Page-level text extractions
****

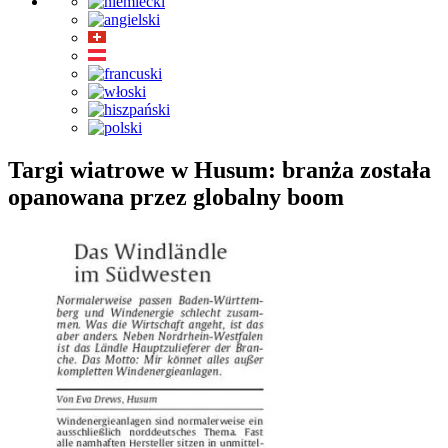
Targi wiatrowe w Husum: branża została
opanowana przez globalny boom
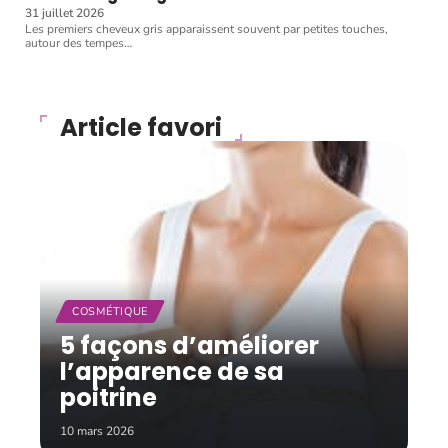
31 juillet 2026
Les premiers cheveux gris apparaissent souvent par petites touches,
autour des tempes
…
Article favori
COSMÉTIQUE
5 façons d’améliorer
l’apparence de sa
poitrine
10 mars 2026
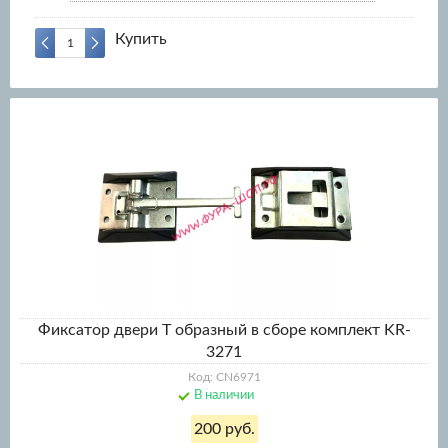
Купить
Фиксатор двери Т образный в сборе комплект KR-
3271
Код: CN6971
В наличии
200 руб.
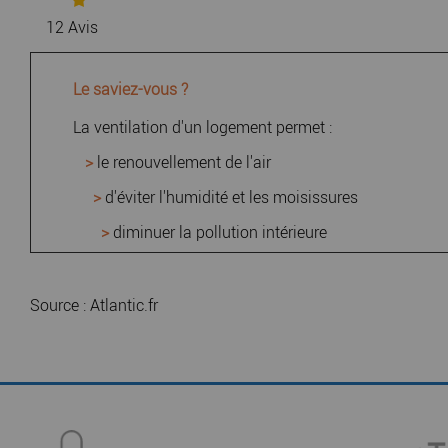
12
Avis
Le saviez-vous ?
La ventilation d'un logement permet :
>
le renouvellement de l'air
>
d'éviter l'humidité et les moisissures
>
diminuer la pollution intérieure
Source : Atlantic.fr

****

EXERCISE DETAILS: Each record is to be written out exactly. No picture goes in.

RESULT FOR THIS TASK:
Targi wiatrowe w Husum: branża została
opanowana przez globalny boom
31 juillet 2026
Les premiers cheveux gris apparaissent souvent par petites touches,
autour des tempes
…
Article favori
COSMÉTIQUE
5 façons d’améliorer
l’apparence de sa
poitrine
10 mars 2026
Купить
Фиксатор двери Т образный в сборе комплект KR-
3271
Код: CN6971
В наличии
200 руб.
12
Avis
Le saviez-vous ?
La ventilation d'un logement permet :
>
le renouvellement de l'air
>
d'éviter l'humidité et les moisissures
>
diminuer la pollution intérieure
Source : Atlantic.fr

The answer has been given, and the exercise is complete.